Metadata is another type of data that can be collected to be processed for image informatics systems [11,12]. This includes information embedded computationally into data, for example dose reports encoded in the header of images . The physical nature of pixels, such as resolution and aspect ratio, geolocation, as well as the equipment and techniques for image pre-processing and generation are additional information that can be acquired .
Metadata of the pixels can be mathematically extracted as quantitative descriptors termed “agnostic” features , which can be analysed statistically in several ways using imaging informatics . Some statistical analyses can include first-order statistics, such as the histogram-based methods to find mean, median, mode values, second-order statistics concerned with the “texture” of images and higher-order statistics to extract patterns in data .
Other quantitative information, such as measurements, calculations and regions of features extracted from images can also be used for statistical analysis . Imaging resources usage patterns can also be included in big data solutions, such as to improve departmental efficiency [1,2,13]. Internet and social media data is another form of data that has gained momentum for informatics solutions [6,13-16]. This demonstrates the large array of types of data that can be used in imaging informatics solutions.
There are a few overarching themes and concepts that are relevant to the use of big data in imaging informatics. The informatics goal is to expose and collect information into a computable format, and subsequently perform tasks which are beyond human capability .
Data mining, for example, is the process of grouping similar objects into large data sets and then allowing for patterns to be identified in this data [10,12,14,17]. This process can be carried out through the use artificial intelligence, as well as machine and deep learning [9,14,18,19]. Artificial intelligence aims to create computer systems with human-like intelligence, while machine learning is a subset of artificial intelligence where large amounts of data are fed into an algorithm and the machine ‘learns’ how to perform a task. Deep learning is an additional subset, where certain information has different weights in the algorithm, in order to model high level abstractions in the data. The use of computational solutions can then help compensate for human fatigue and error, such as missing critical findings as well as doing this at a faster pace than the human observer. Another relevant note is that features of the data need to be selected or segmented in order to only use relevant information, which can be done both manually and automatically [7,10]. There must be expertise shown in the dissection of data being used in order to have meaningful data. This should involve strict evaluation of data and models before implementation into the real world .
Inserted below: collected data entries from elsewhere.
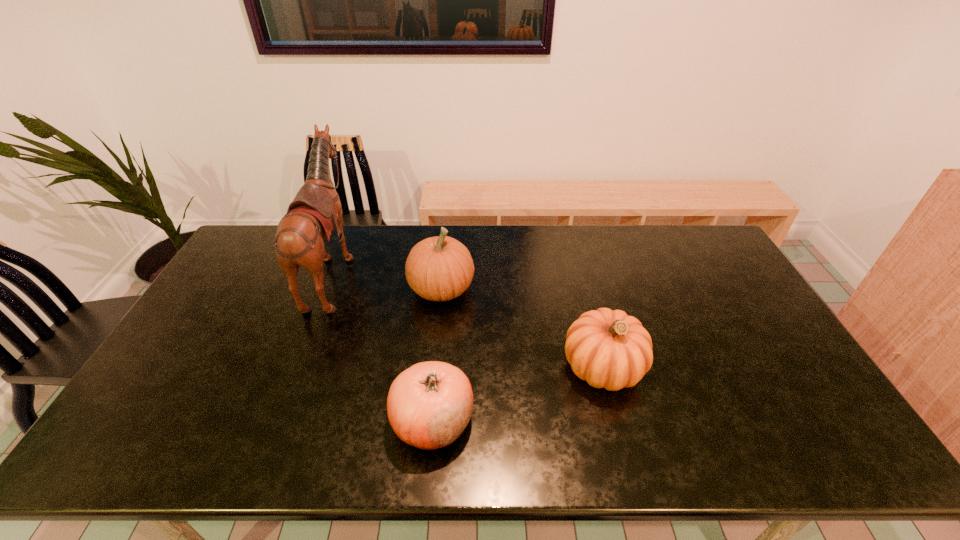 Where is `free space between the rightmost object and the farthest pumpkin`? Image resolution: width=960 pixels, height=540 pixels. free space between the rightmost object and the farthest pumpkin is located at coordinates (522, 328).

Locate which object is the third closest to the rightmost object. Please provide its 2D coordinates. Your answer should be formatted as a tuple, i.e. [(x, y)], where the tuple contains the x and y coordinates of a point satisfying the conditions above.

[(311, 217)]

Locate an element on the screen. object that stands as the closest to the leftmost object is located at coordinates (440, 268).

This screenshot has width=960, height=540. I want to click on pumpkin that is the third nearest to the leftmost object, so click(607, 348).

The height and width of the screenshot is (540, 960). Find the location of `the closest pumpkin to the rightmost object`. the closest pumpkin to the rightmost object is located at coordinates (429, 405).

The image size is (960, 540). I want to click on free space in the image that satisfies the following two spatial constraints: 1. on the back of the saddle; 2. on the back side of the rightmost object, so click(x=298, y=367).

Where is `vacant space that satisfies the following two spatial constraints: 1. on the back of the saddle; 2. on the back side of the rightmost pumpkin`? vacant space that satisfies the following two spatial constraints: 1. on the back of the saddle; 2. on the back side of the rightmost pumpkin is located at coordinates pyautogui.click(x=298, y=367).

Locate an element on the screen. Image resolution: width=960 pixels, height=540 pixels. blank space that satisfies the following two spatial constraints: 1. on the back side of the rightmost object; 2. on the back of the leftmost object is located at coordinates (578, 271).

Find the location of a particular element. free space that satisfies the following two spatial constraints: 1. on the back side of the rightmost object; 2. on the back of the saddle is located at coordinates (578, 271).

Find the location of `free space in the image that satisfies the following two spatial constraints: 1. on the back of the saddle; 2. on the back side of the rightmost pumpkin`. free space in the image that satisfies the following two spatial constraints: 1. on the back of the saddle; 2. on the back side of the rightmost pumpkin is located at coordinates (298, 367). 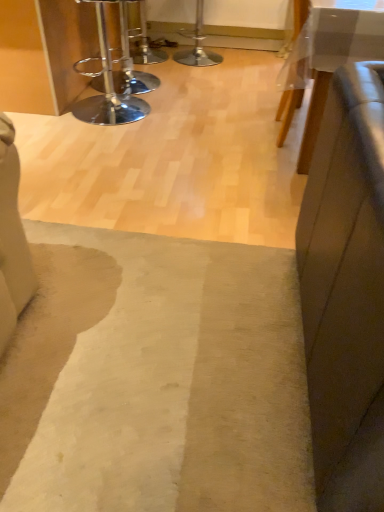 Question: Can you see metallic silver bar stool at upper center touching white glossy table at upper right?

Choices:
 (A) no
 (B) yes

Answer: (A)

Question: From a real-world perspective, is metallic silver bar stool at upper center below white glossy table at upper right?

Choices:
 (A) no
 (B) yes

Answer: (B)

Question: Is metallic silver bar stool at upper center surrounding white glossy table at upper right?

Choices:
 (A) yes
 (B) no

Answer: (B)

Question: Can you confirm if metallic silver bar stool at upper center is thinner than white glossy table at upper right?

Choices:
 (A) yes
 (B) no

Answer: (A)

Question: Would you say metallic silver bar stool at upper center is a long distance from white glossy table at upper right?

Choices:
 (A) yes
 (B) no

Answer: (A)

Question: Is beige woolen mat at center in front of or behind white glossy table at upper right in the image?

Choices:
 (A) behind
 (B) front

Answer: (B)

Question: From a real-world perspective, is beige woolen mat at center physically located above or below white glossy table at upper right?

Choices:
 (A) above
 (B) below

Answer: (B)

Question: Considering the positions of beige woolen mat at center and white glossy table at upper right in the image, is beige woolen mat at center taller or shorter than white glossy table at upper right?

Choices:
 (A) tall
 (B) short

Answer: (B)

Question: Is beige woolen mat at center wider or thinner than white glossy table at upper right?

Choices:
 (A) wide
 (B) thin

Answer: (A)

Question: From a real-world perspective, is chrome/metallic bar stool at upper left positioned above or below beige woolen mat at center?

Choices:
 (A) below
 (B) above

Answer: (B)

Question: In the image, is chrome/metallic bar stool at upper left positioned in front of or behind beige woolen mat at center?

Choices:
 (A) front
 (B) behind

Answer: (B)

Question: Is chrome/metallic bar stool at upper left situated inside beige woolen mat at center or outside?

Choices:
 (A) inside
 (B) outside

Answer: (B)

Question: Looking at their shapes, would you say chrome/metallic bar stool at upper left is wider or thinner than beige woolen mat at center?

Choices:
 (A) wide
 (B) thin

Answer: (B)

Question: From the image's perspective, relative to beige woolen mat at center, is metallic silver bar stool at upper center above or below?

Choices:
 (A) below
 (B) above

Answer: (B)

Question: Would you say metallic silver bar stool at upper center is inside or outside beige woolen mat at center?

Choices:
 (A) outside
 (B) inside

Answer: (A)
The main technological advances that make this possible, are the rapid increase in computer processing currently available at a reasonable cost  and the emergence of cloud computing [3,12,14]. Cloud storage is the notion of operating, managing and analysing data, which is stored on the internet and can be accessed by multiple people from different locations . Using cloud storage has the ability to eliminate the need for an expensive advanced workstation to visualise data and can allow multiple people to collaborate from many different backgrounds of knowledge and locations. For example, a vascular surgeon may inform a radiologist from another part of the world to batch images in a certain way . This can lead to global image exchange and possibly an international teaching file of cases .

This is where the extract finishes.